***** Data excerpts
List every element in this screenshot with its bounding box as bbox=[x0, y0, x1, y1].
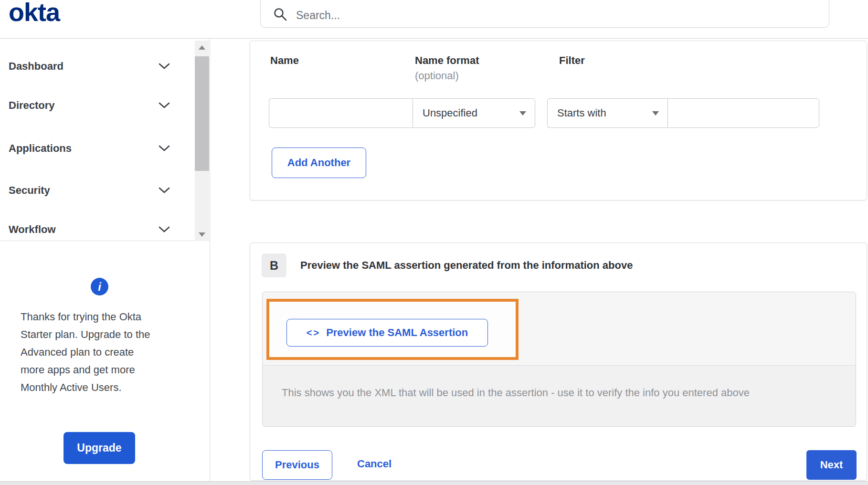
attribute-name-input[interactable] bbox=[269, 98, 413, 128]
okta-logo: okta bbox=[9, 0, 60, 27]
upgrade-button[interactable]: Upgrade bbox=[64, 432, 135, 464]
sidebar-item-label: Directory bbox=[9, 99, 55, 112]
name-column-header: Name bbox=[270, 54, 299, 67]
sidebar-item-directory[interactable]: Directory bbox=[0, 92, 191, 119]
dropdown-caret-icon bbox=[652, 111, 659, 116]
highlight-annotation-box: <> Preview the SAML Assertion bbox=[266, 299, 519, 360]
sidebar-nav: Dashboard Directory Applications Securit… bbox=[0, 39, 210, 241]
dropdown-caret-icon bbox=[519, 111, 526, 116]
sidebar-item-label: Workflow bbox=[9, 223, 56, 236]
scroll-down-button[interactable] bbox=[195, 228, 209, 241]
next-button[interactable]: Next bbox=[806, 450, 857, 480]
global-search[interactable] bbox=[260, 0, 829, 28]
preview-section-title: Preview the SAML assertion generated fro… bbox=[300, 259, 633, 272]
scrollbar-thumb[interactable] bbox=[195, 56, 209, 171]
filter-value-input[interactable] bbox=[667, 98, 819, 128]
preview-button-label: Preview the SAML Assertion bbox=[326, 327, 468, 339]
name-format-select[interactable]: Unspecified bbox=[413, 98, 535, 128]
filter-type-selected-value: Starts with bbox=[557, 107, 606, 119]
preview-saml-card: B Preview the SAML assertion generated f… bbox=[250, 242, 867, 481]
cancel-link[interactable]: Cancel bbox=[357, 458, 392, 470]
step-b-badge: B bbox=[262, 253, 286, 277]
viewport-bottom-edge bbox=[0, 481, 868, 485]
preview-panel-footer: This shows you the XML that will be used… bbox=[263, 365, 856, 426]
add-another-button[interactable]: Add Another bbox=[272, 148, 366, 178]
chevron-down-icon bbox=[159, 145, 170, 152]
trial-notice-text: Thanks for trying the Okta Starter plan.… bbox=[21, 308, 160, 396]
code-brackets-icon: <> bbox=[307, 327, 320, 338]
scroll-down-icon bbox=[199, 232, 205, 237]
sidebar-item-applications[interactable]: Applications bbox=[0, 135, 191, 162]
sidebar-item-workflow[interactable]: Workflow bbox=[0, 216, 191, 243]
sidebar-item-security[interactable]: Security bbox=[0, 177, 191, 204]
scroll-up-button[interactable] bbox=[195, 41, 209, 54]
sidebar-item-label: Dashboard bbox=[9, 60, 64, 73]
name-format-selected-value: Unspecified bbox=[423, 107, 477, 119]
previous-button[interactable]: Previous bbox=[262, 450, 332, 480]
chevron-down-icon bbox=[159, 63, 170, 70]
preview-saml-assertion-button[interactable]: <> Preview the SAML Assertion bbox=[286, 319, 488, 347]
search-icon bbox=[273, 7, 287, 21]
filter-column-header: Filter bbox=[559, 54, 585, 67]
chevron-down-icon bbox=[159, 187, 170, 194]
name-format-column-header: Name format bbox=[415, 54, 479, 67]
chevron-down-icon bbox=[159, 102, 170, 109]
name-format-optional-label: (optional) bbox=[415, 70, 459, 82]
sidebar-scrollbar[interactable] bbox=[195, 41, 209, 241]
sidebar-item-dashboard[interactable]: Dashboard bbox=[0, 53, 191, 80]
scroll-up-icon bbox=[199, 45, 205, 50]
sidebar-item-label: Applications bbox=[9, 142, 72, 155]
filter-type-select[interactable]: Starts with bbox=[547, 98, 667, 128]
info-icon: i bbox=[91, 278, 108, 295]
sidebar: Dashboard Directory Applications Securit… bbox=[0, 39, 210, 481]
okta-admin-page: okta Dashboard Directory Applications bbox=[0, 0, 868, 485]
chevron-down-icon bbox=[159, 226, 170, 233]
preview-panel: <> Preview the SAML Assertion This shows… bbox=[262, 292, 856, 427]
preview-description: This shows you the XML that will be used… bbox=[282, 387, 836, 399]
attribute-statements-card: Name Name format (optional) Filter Unspe… bbox=[250, 41, 867, 200]
sidebar-item-label: Security bbox=[9, 184, 50, 197]
search-input[interactable] bbox=[295, 9, 820, 22]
**********
▸ **Activity**:
Give the listing again exactly, minus its images.

▸ **Result of this task**:
List every element in this screenshot with its bounding box as bbox=[x0, y0, x1, y1].
attribute-name-input[interactable] bbox=[269, 98, 413, 128]
okta-logo: okta bbox=[9, 0, 60, 27]
upgrade-button[interactable]: Upgrade bbox=[64, 432, 135, 464]
sidebar-item-label: Directory bbox=[9, 99, 55, 112]
name-column-header: Name bbox=[270, 54, 299, 67]
sidebar-item-directory[interactable]: Directory bbox=[0, 92, 191, 119]
dropdown-caret-icon bbox=[652, 111, 659, 116]
highlight-annotation-box: <> Preview the SAML Assertion bbox=[266, 299, 519, 360]
sidebar-nav: Dashboard Directory Applications Securit… bbox=[0, 39, 210, 241]
dropdown-caret-icon bbox=[519, 111, 526, 116]
sidebar-item-label: Workflow bbox=[9, 223, 56, 236]
scroll-down-button[interactable] bbox=[195, 228, 209, 241]
next-button[interactable]: Next bbox=[806, 450, 857, 480]
global-search[interactable] bbox=[260, 0, 829, 28]
preview-section-title: Preview the SAML assertion generated fro… bbox=[300, 259, 633, 272]
scrollbar-thumb[interactable] bbox=[195, 56, 209, 171]
filter-value-input[interactable] bbox=[667, 98, 819, 128]
preview-button-label: Preview the SAML Assertion bbox=[326, 327, 468, 339]
name-format-select[interactable]: Unspecified bbox=[413, 98, 535, 128]
filter-type-selected-value: Starts with bbox=[557, 107, 606, 119]
preview-saml-card: B Preview the SAML assertion generated f… bbox=[250, 242, 867, 481]
cancel-link[interactable]: Cancel bbox=[357, 458, 392, 470]
step-b-badge: B bbox=[262, 253, 286, 277]
viewport-bottom-edge bbox=[0, 481, 868, 485]
preview-panel-footer: This shows you the XML that will be used… bbox=[263, 365, 856, 426]
add-another-button[interactable]: Add Another bbox=[272, 148, 366, 178]
chevron-down-icon bbox=[159, 145, 170, 152]
trial-notice-text: Thanks for trying the Okta Starter plan.… bbox=[21, 308, 160, 396]
code-brackets-icon: <> bbox=[307, 327, 320, 338]
scroll-down-icon bbox=[199, 232, 205, 237]
sidebar-item-applications[interactable]: Applications bbox=[0, 135, 191, 162]
sidebar-item-workflow[interactable]: Workflow bbox=[0, 216, 191, 243]
sidebar-item-security[interactable]: Security bbox=[0, 177, 191, 204]
scroll-up-button[interactable] bbox=[195, 41, 209, 54]
sidebar-item-label: Dashboard bbox=[9, 60, 64, 73]
name-format-selected-value: Unspecified bbox=[423, 107, 477, 119]
previous-button[interactable]: Previous bbox=[262, 450, 332, 480]
chevron-down-icon bbox=[159, 63, 170, 70]
preview-saml-assertion-button[interactable]: <> Preview the SAML Assertion bbox=[286, 319, 488, 347]
search-icon bbox=[273, 7, 287, 21]
filter-column-header: Filter bbox=[559, 54, 585, 67]
chevron-down-icon bbox=[159, 187, 170, 194]
name-format-column-header: Name format bbox=[415, 54, 479, 67]
chevron-down-icon bbox=[159, 102, 170, 109]
name-format-optional-label: (optional) bbox=[415, 70, 459, 82]
sidebar-scrollbar[interactable] bbox=[195, 41, 209, 241]
sidebar-item-dashboard[interactable]: Dashboard bbox=[0, 53, 191, 80]
scroll-up-icon bbox=[199, 45, 205, 50]
sidebar-item-label: Applications bbox=[9, 142, 72, 155]
filter-type-select[interactable]: Starts with bbox=[547, 98, 667, 128]
info-icon: i bbox=[91, 278, 108, 295]
sidebar: Dashboard Directory Applications Securit… bbox=[0, 39, 210, 481]
okta-admin-page: okta Dashboard Directory Applications bbox=[0, 0, 868, 485]
chevron-down-icon bbox=[159, 226, 170, 233]
preview-panel: <> Preview the SAML Assertion This shows… bbox=[262, 292, 856, 427]
preview-description: This shows you the XML that will be used… bbox=[282, 387, 836, 399]
attribute-statements-card: Name Name format (optional) Filter Unspe… bbox=[250, 41, 867, 200]
sidebar-item-label: Security bbox=[9, 184, 50, 197]
search-input[interactable] bbox=[295, 9, 820, 22]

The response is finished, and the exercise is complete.